WHAT TO DO = Take the line with "Tournaments (294, 23)" as the first and the last line of the data as the end. Write out both and every line between exactly, except pictures.

DATA SHOWN Block Start

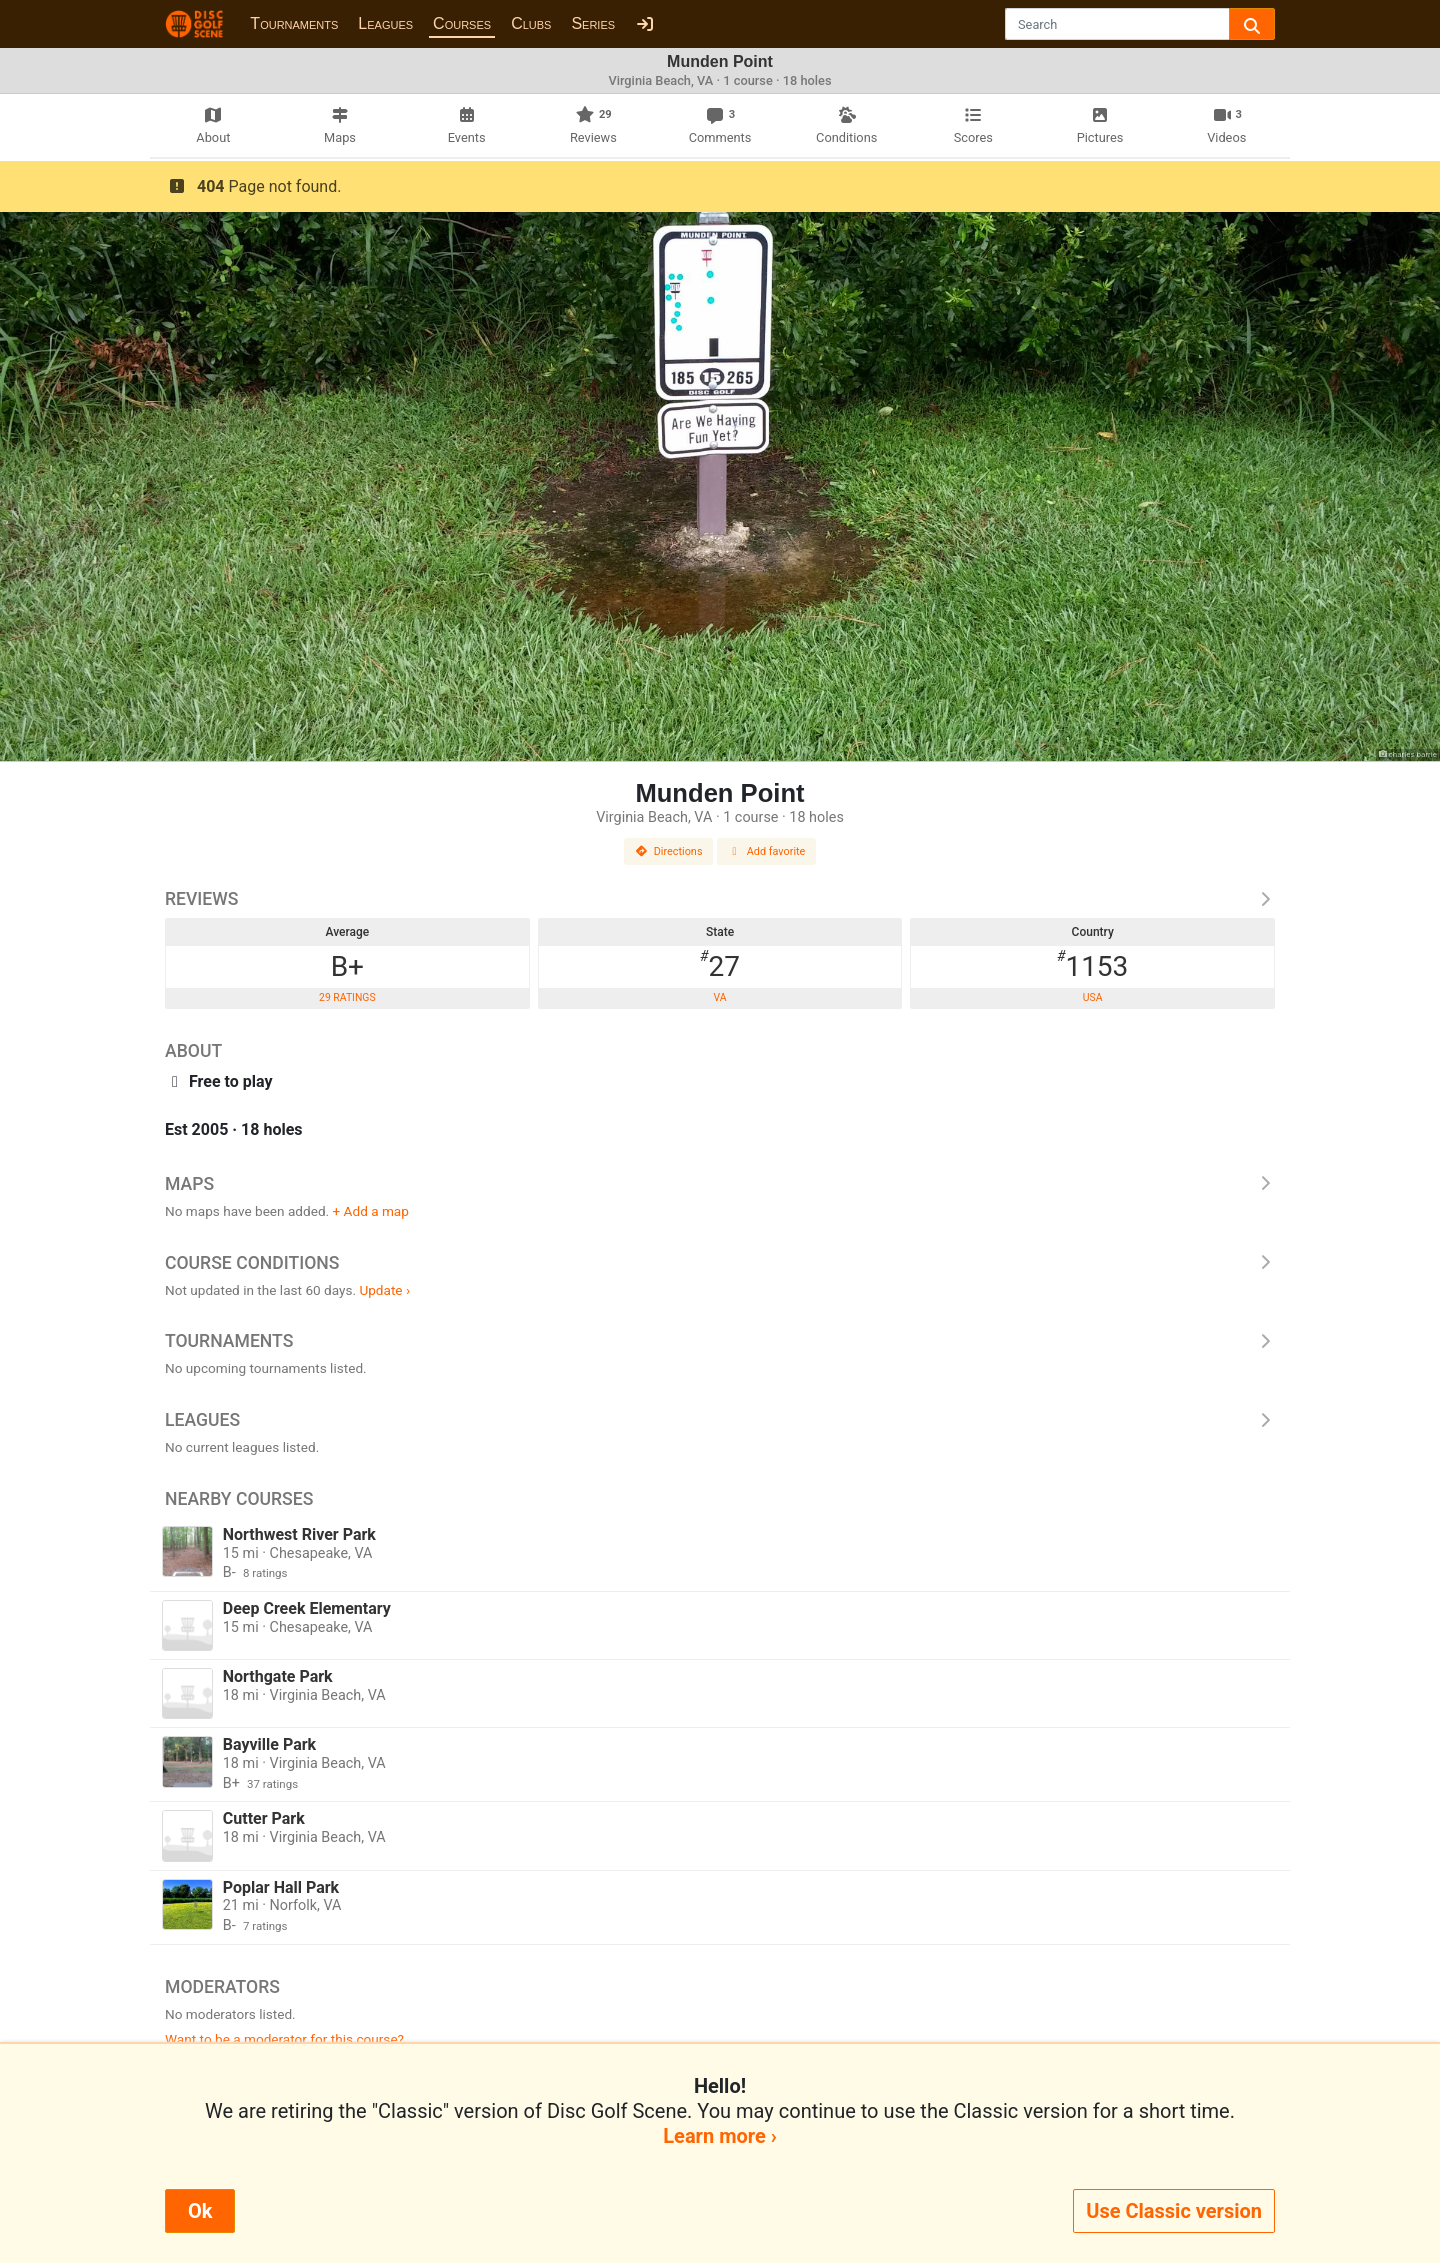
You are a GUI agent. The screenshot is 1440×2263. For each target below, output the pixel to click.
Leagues (385, 23)
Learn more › (719, 2136)
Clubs (531, 23)
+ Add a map (371, 1211)
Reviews (720, 899)
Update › (384, 1290)
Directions (669, 851)
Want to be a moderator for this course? (284, 2039)
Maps (720, 1184)
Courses (462, 23)
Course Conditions (720, 1263)
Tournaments (294, 23)
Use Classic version (1174, 2211)
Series (593, 23)
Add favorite (767, 851)
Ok (200, 2211)
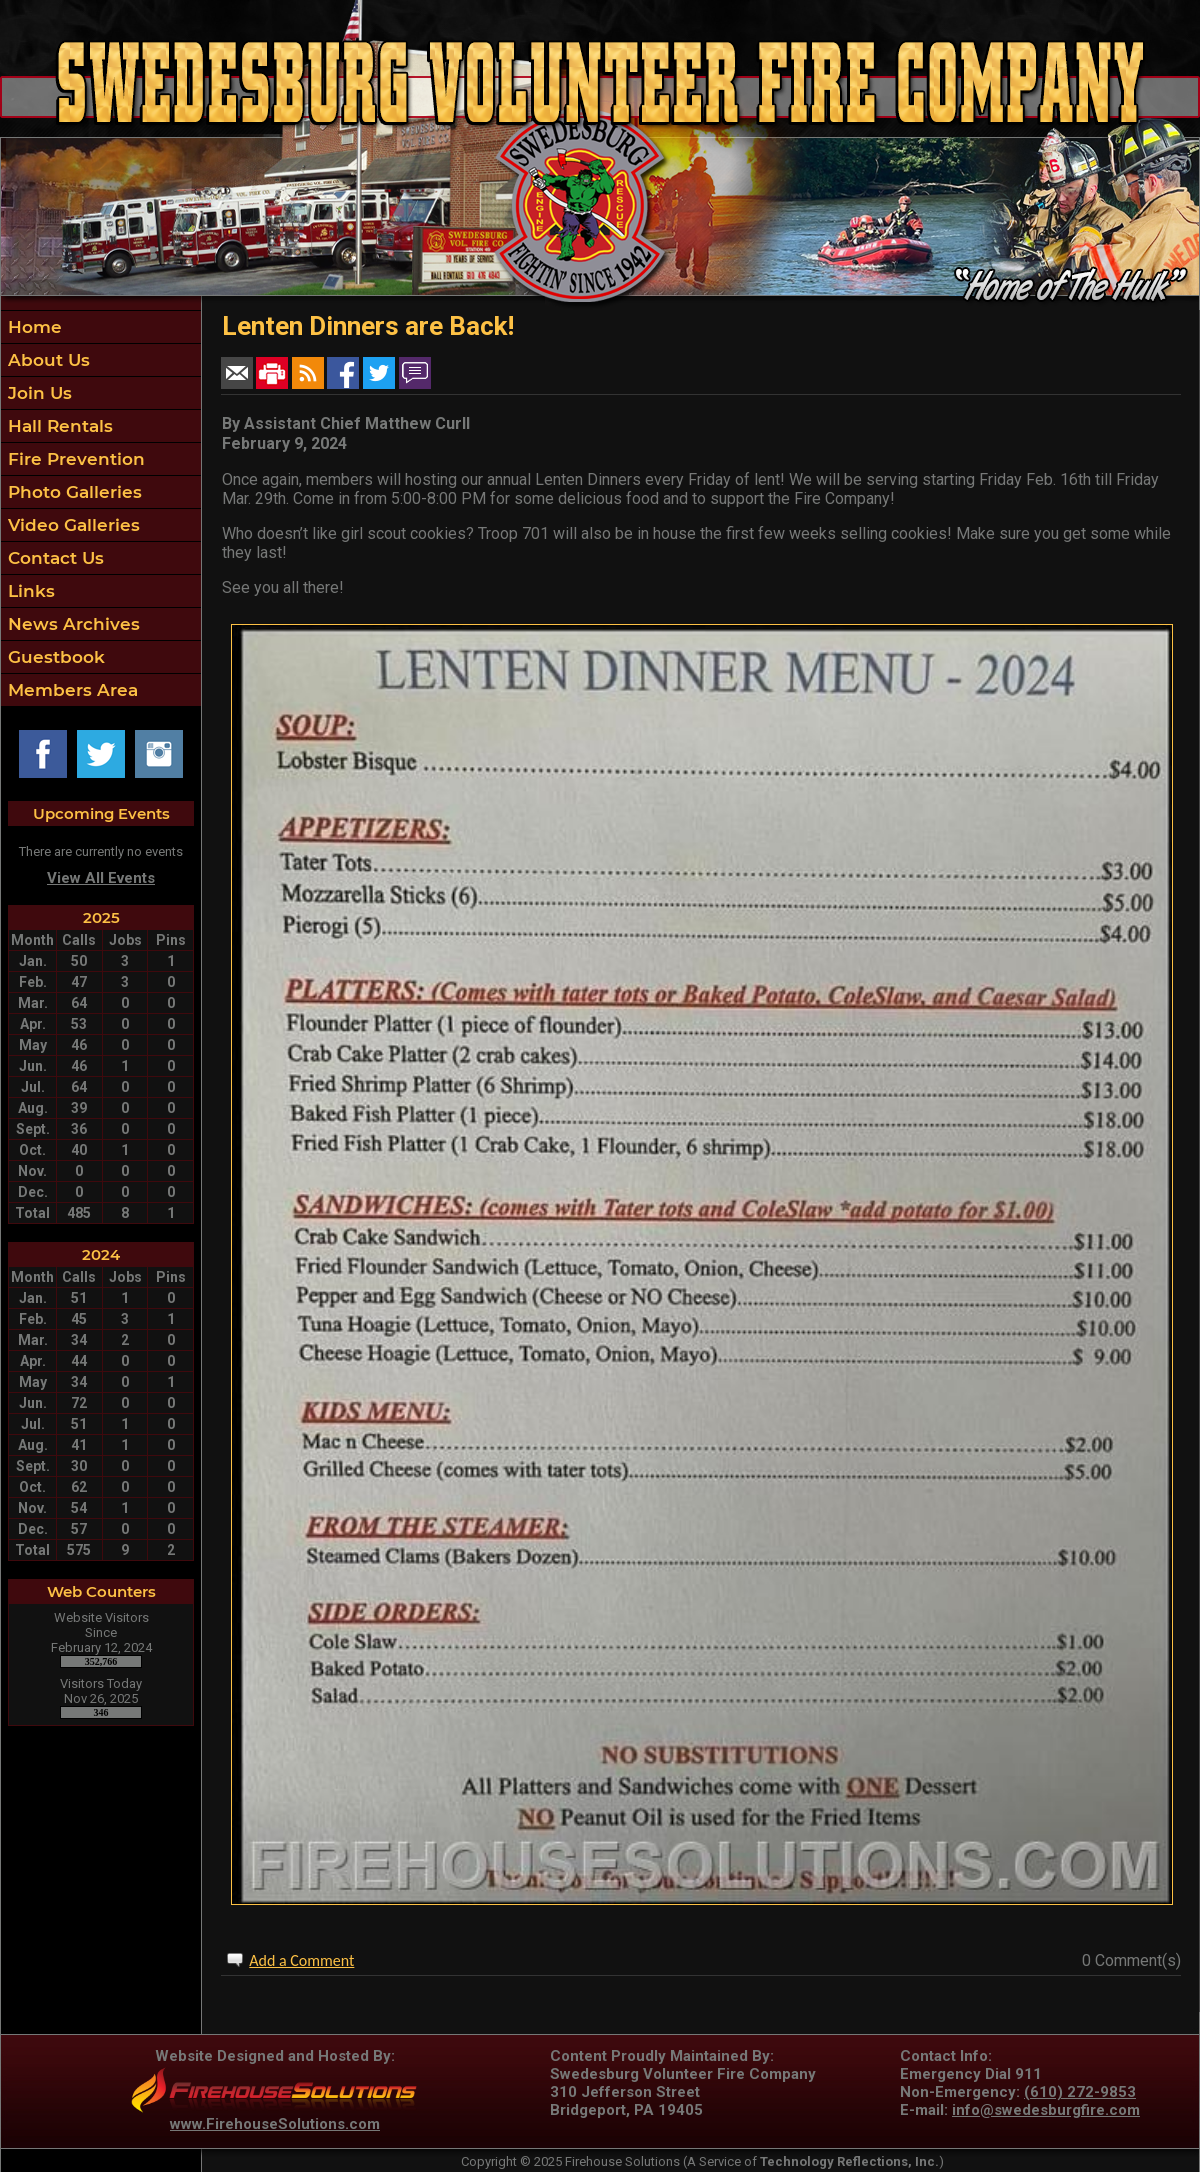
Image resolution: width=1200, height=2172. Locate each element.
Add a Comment (301, 1960)
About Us (46, 360)
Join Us (37, 393)
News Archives (71, 624)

DATA SHOWN Block End

EXERCISE ANSWER =
Tournaments (294, 23)
Use Classic version (1174, 2211)
Series (593, 23)
Add favorite (767, 851)
Ok (200, 2211)
Image resolution: width=1200, height=2172. Locate each element.
Add a Comment (301, 1960)
About Us (46, 360)
Join Us (37, 393)
News Archives (71, 624)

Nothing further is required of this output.